1. Broken Access Control

According to OWASP, over 94% of applications tested suffer from some form of broken access control. When you think about it, it makes sense why it's at the top of this list. Nearly all apps we use today feature some kind of access control mechanism (like login credentials) to stop users from gaining privileges they shouldn't have. When these access control mechanisms fail, it can lead to the exposure of sensitive user data to malicious actors, and in some cases, gives them access to modify or destroy the data.

How to prevent Broken Access Control

For the full list of security measures, check the OWASP page linked above.

• Except for public resources, deny access to users by default.
• Implement access control mechanisms once and re-use them throughout the application, including minimising Cross-Origin Resource Sharing (CORS) usage.
• Log access control failures, alert admins when appropriate (e.g., repeated failures).
• Rate limit API and controller access to minimise the harm from automated attack tooling (brute forcing).

2. Cryptographic Failures

Cryptography is one of most common ways to secure sensitive data that needs to be transported or stored. In fact, cryptography as a technique has existed in many forms for thousands of years, often involving complex mechanical locks and ciphers. The modern kind we deal with today are used to protect secrets like passwords, credit card information, etc.

However, even encryption can fail when an old or weak cryptographic algorithms or keys are used, or when encryption keys themselves are not properly managed or stored.

How to prevent Cryptographic Failures

For the full list of security measures, check the OWASP page linked above.

• Don't store sensitive data unnecessarily. Discard it as soon as possible or use PCI DSS compliant tokenisation or even truncation.
• Make sure to encrypt all sensitive data at rest.
• Ensure up-to-date and strong standard algorithms, protocols, and keys are in place; use proper key management.
• Always use authenticated encryption instead of just encryption.

3. Injection

Injection had been number one on the OWASP Top 10 for several years in a row, owing to how overwhelmingly common and easy it was to exploit. Injection—as the name suggests—happens when the attacker enters malicious code in a user input field. If this user input data isn't validated, filtered, or sanitised by the application, the hostile code could end up giving the attacker access to the database.

How to prevent Injection

For the full list of security measures, check the OWASP page linked above.

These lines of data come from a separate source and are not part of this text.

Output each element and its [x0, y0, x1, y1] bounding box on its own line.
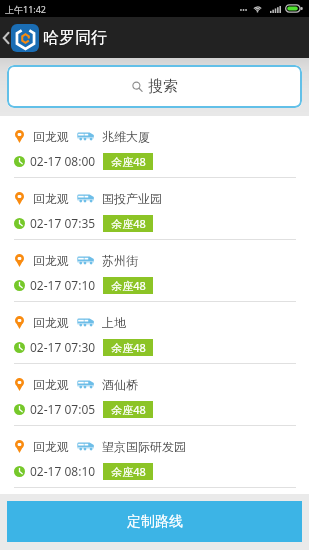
staticText: 上午11:42: [5, 3, 47, 15]
staticText: 回龙观: [33, 129, 69, 143]
staticText: 余座48: [111, 464, 146, 479]
staticText: 02-17 07:10: [30, 277, 96, 293]
staticText: 余座48: [111, 216, 146, 231]
staticText: 余座48: [111, 402, 146, 417]
staticText: 回龙观: [33, 377, 69, 391]
staticText: 余座48: [111, 278, 146, 293]
staticText: 苏州街: [102, 253, 138, 267]
staticText: 搜索: [148, 77, 178, 96]
staticText: 回龙观: [33, 253, 69, 267]
staticText: 02-17 08:10: [30, 463, 96, 479]
staticText: 酒仙桥: [102, 377, 138, 391]
staticText: 定制路线: [127, 513, 183, 531]
button[interactable]: 回龙观: [0, 364, 309, 426]
button[interactable]: 回龙观: [0, 426, 309, 488]
staticText: 02-17 08:00: [30, 153, 96, 169]
staticText: 国投产业园: [102, 191, 162, 205]
button[interactable]: 定制路线: [7, 501, 302, 542]
staticText: 兆维大厦: [102, 129, 150, 143]
button[interactable]: 搜索: [7, 65, 302, 108]
button[interactable]: 回龙观: [0, 302, 309, 364]
button[interactable]: 回龙观: [0, 116, 309, 178]
staticText: 回龙观: [33, 315, 69, 329]
button[interactable]: Back: [0, 17, 11, 58]
staticText: 回龙观: [33, 191, 69, 205]
staticText: 回龙观: [33, 439, 69, 453]
staticText: 余座48: [111, 340, 146, 355]
button[interactable]: 回龙观: [0, 240, 309, 302]
staticText: 02-17 07:05: [30, 401, 96, 417]
staticText: 望京国际研发园: [102, 439, 186, 453]
staticText: 02-17 07:30: [30, 339, 96, 355]
button[interactable]: 回龙观: [0, 178, 309, 240]
staticText: 02-17 07:35: [30, 215, 96, 231]
staticText: 上地: [102, 315, 126, 329]
staticText: 哈罗同行: [43, 28, 107, 48]
staticText: 余座48: [111, 154, 146, 169]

• The preferred option is to use a safe API, which avoids using the interpreter entirely, provides a parameterised interface, or migrates to Object Relational Mapping Tools (ORMs).
• Use positive server-side input validation. This is not a complete defence as many applications require special characters, such as text areas or APIs for mobile applications.
• For any residual dynamic queries, escape special characters using the specific escape syntax for that interpreter.
• Use LIMIT and other SQL controls within queries to prevent mass disclosure of records in case of SQL injection.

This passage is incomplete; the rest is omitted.